Boyfriends are more hassle than they’re worth. They require more attention than a puppy, and I don’t even have time for one of those.

“Don’t you find a relationship interferes with your schoolwork? I can’t imagine trying to juggle a boyfriend on top of everything we already have to do here. For me, it’s one or the other, and school is way more important to me.” I scratch the last idea out so aggressively it tears the page beneath my pen. “Oops.”

She eyes me up and down, pulling the notebook toward her to begin ranking the remaining ideas. “Got some feelings to get out?” Sighing, she adds,” It’s hard sometimes, honestly, but we’ve been together for two years and it’s worth it. He knows sometimes I have to focus and can’t go out much, so he’ll come over and play video games while I study. Stuff like that.”

“And you still get good grades?” I don’t know why I’m asking all these questions. It’s not like I want a boyfriend, anyway. At all.

She shrugs. “Yeah, for the most part. They’re not perfect but I want to have a life too, not just work myself to death with school. Even when I get my MD, there’s going to have to be some balance, or what’s the point, you know? Life is for living.”

I mull over her words. Her ‘for the most part’ is what scares me. I have scholarships I can’t afford to lose and they depend on my grades being exceptional. Average won’t cut it. Maybe having a boyfriend works when your parents are paying for school, but my parents have done everything for me already and it’s up to me now. I can’t keep depending on them forever. They need to be able to rest and retire some day.

“Yeah, but there’s time for that after school.
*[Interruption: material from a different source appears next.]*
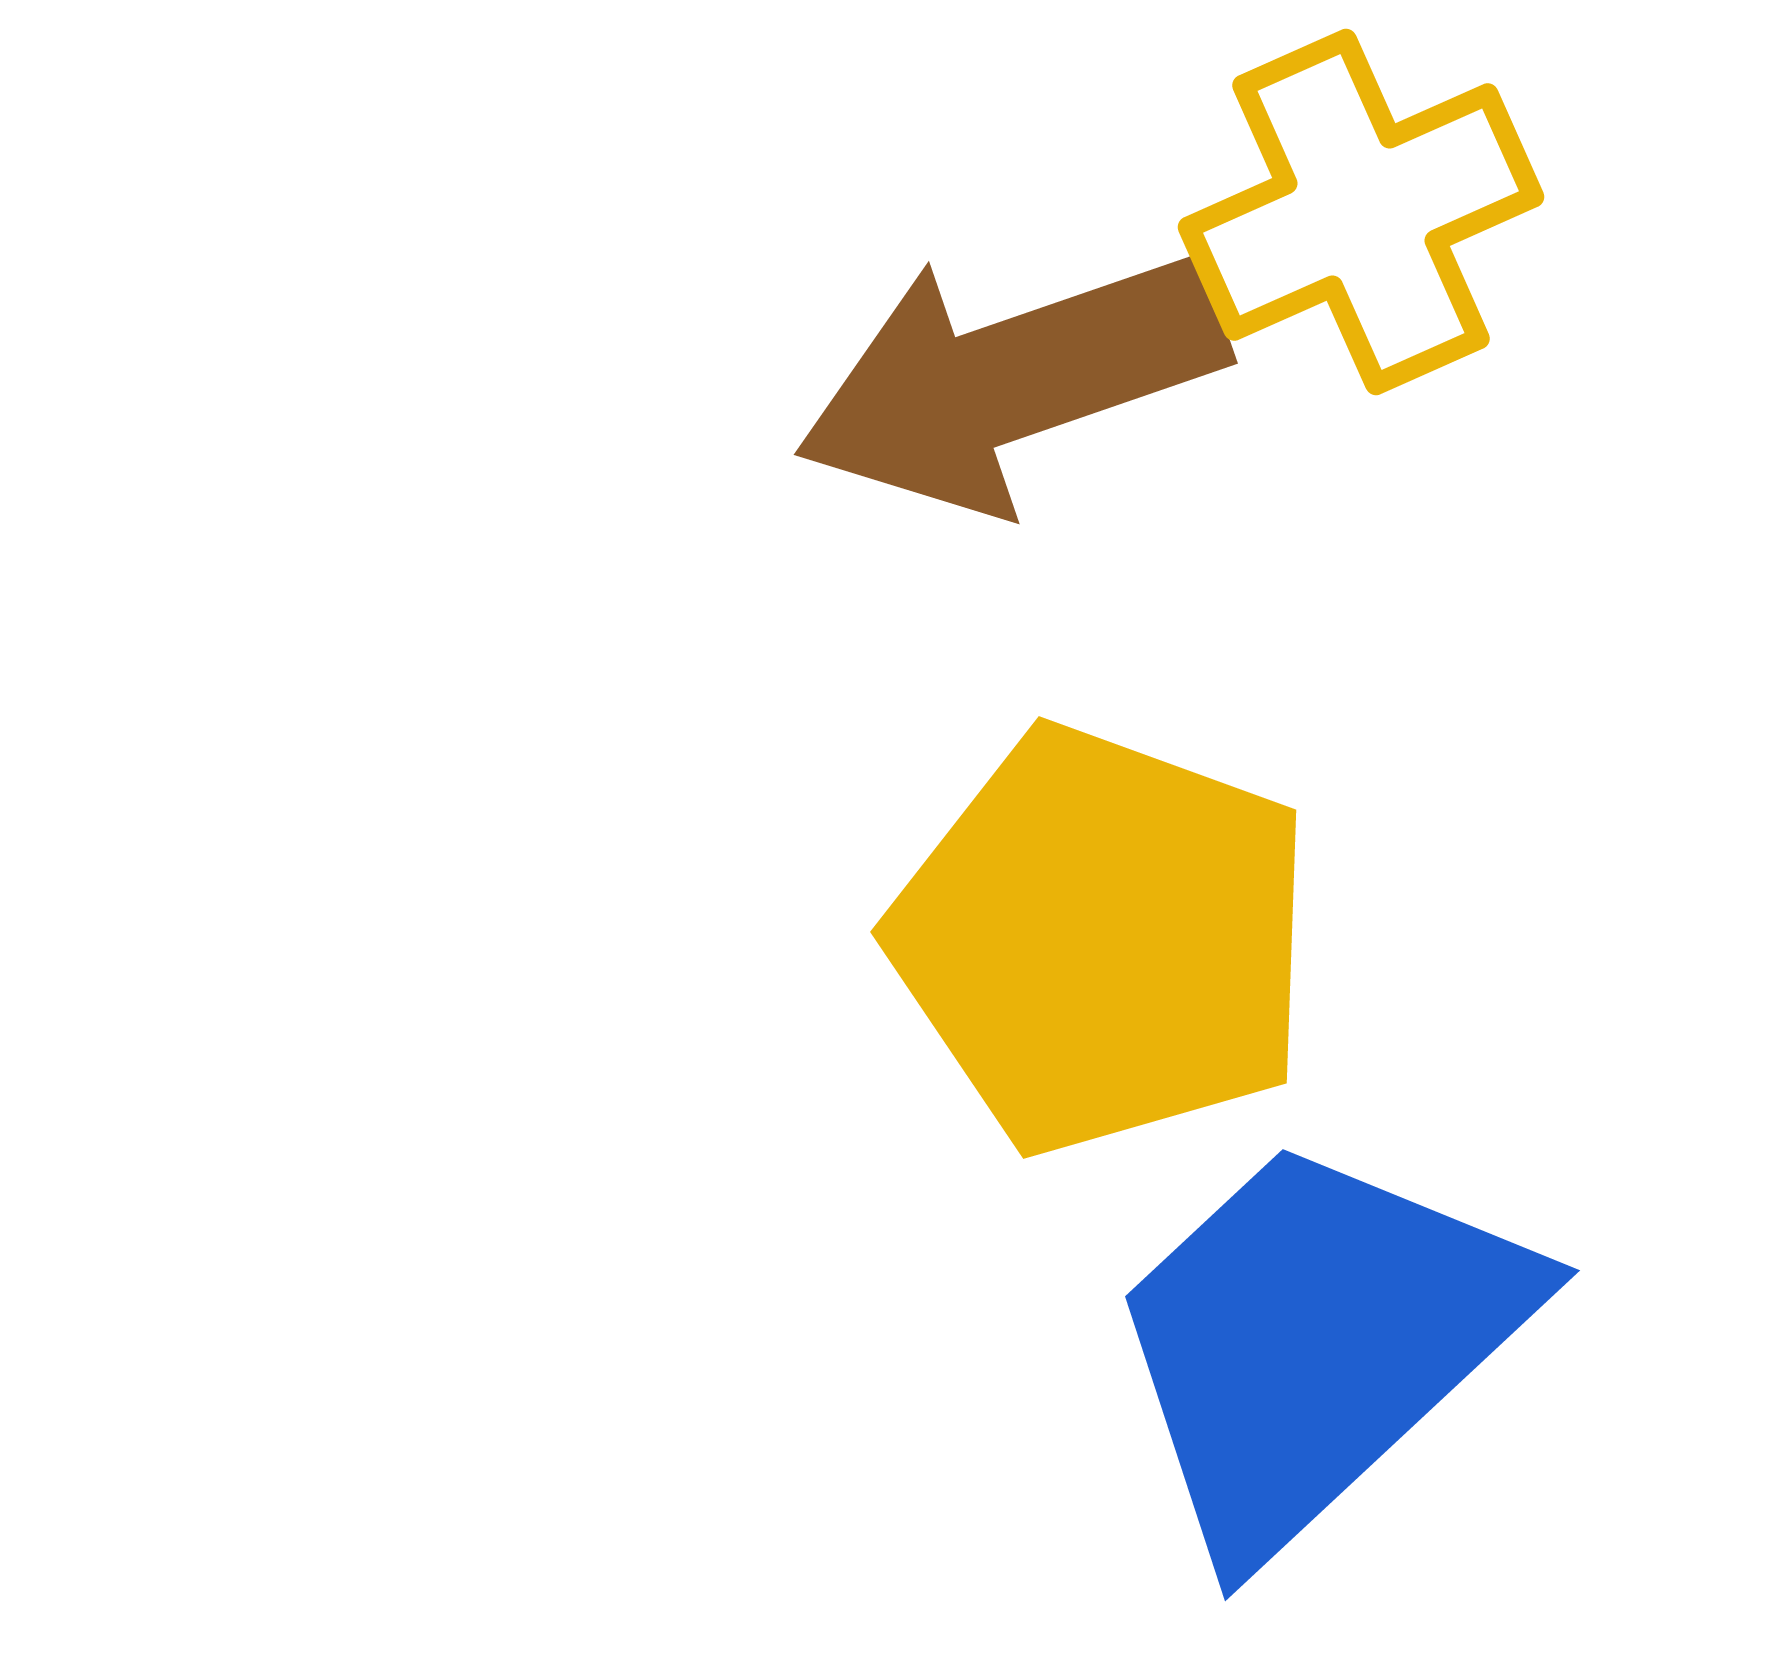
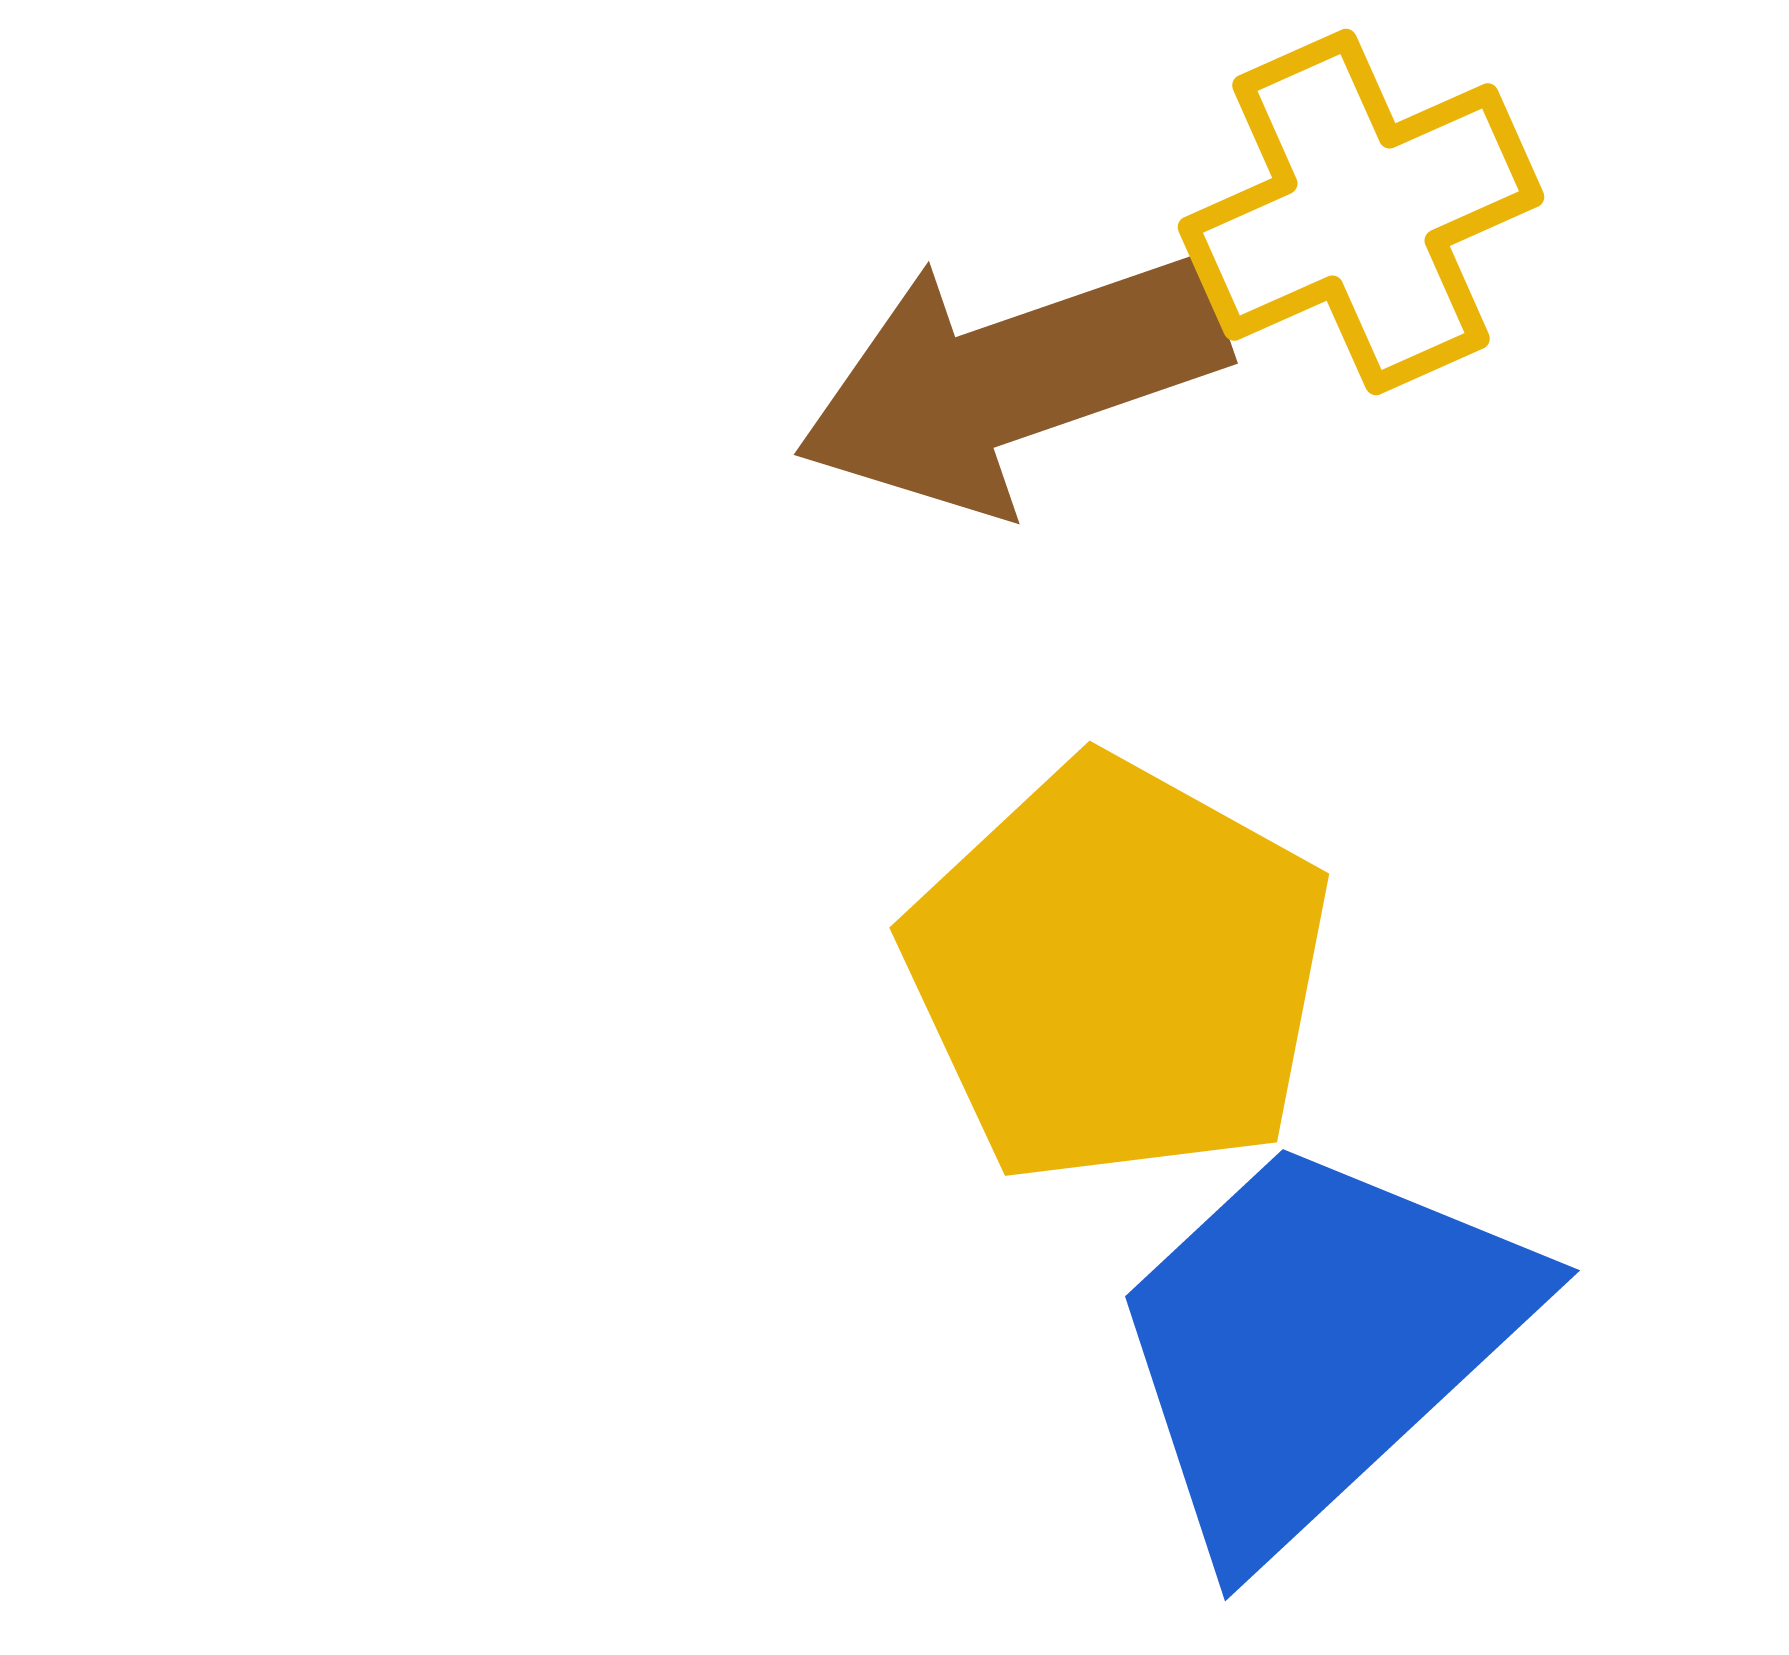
yellow pentagon: moved 15 px right, 32 px down; rotated 9 degrees clockwise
Once we are doctors, then I’ll have time for a relationship.” I point at the idea in my notebook that I think has the most merit. “I think we should go with this one.”

“Me too. Let’s get the outline done for now,” she says, pulling open a new document on her laptop. “Would my grades be better if I had nothing else going on? Maybe. But I wouldn’t be happy. That’s just no way to live. Like, when I have a big exam coming up, I know he’s going to be there cheering for me. And he makes sure I eat, which I sometimes forget to do when I’m caught up in homework.”

“I have a friend like that,” I reply, thinking of Cole. “He even helps me study. He’s a doctor, too.”

“Is he cute?” She grins. “But either way, it’s not the same. There’s something about a relationship that feels like a safety net. I know I can rely on him.”

A safety net. I can rely on Cole, but she’s right, he’s not there in the middle of the night to calm me down when my brain is spinning with stress and keeping me awake. He’s not there to cook me breakfast in the morning. Pauline’s phone buzzes three times in rapid succession.

“Ugh, speak of the devil.” She starts texting rapidly and I try not to read her flurry of messages, but I spot the little heart icon next to the contact name at the top and know it must be her boyfriend.

“Maybe you should spend a little less time on your phone and a little more time with your books, Ms. Simonds,” Professor Abrams says as he approaches our table, setting down Pauline’s latest graded assignment on the table next to her.

“Nice work Ms. Anderson,” he continues.

“Thank you.” I take the sheet from him and smile at the red A circled at the top.

Pauline groans as she takes hers. “Damn, a C. Like I said, we’ve been in a rough spot lately and I spend more time arguing than I do studying.”

So much for thesafety netargument.

“We’ll kill it on this project and that grade won’t even matter,” she says, with a chipper but unconvincing tone as she tucks her phone away into her bag. I can hear it buzzing on the floor.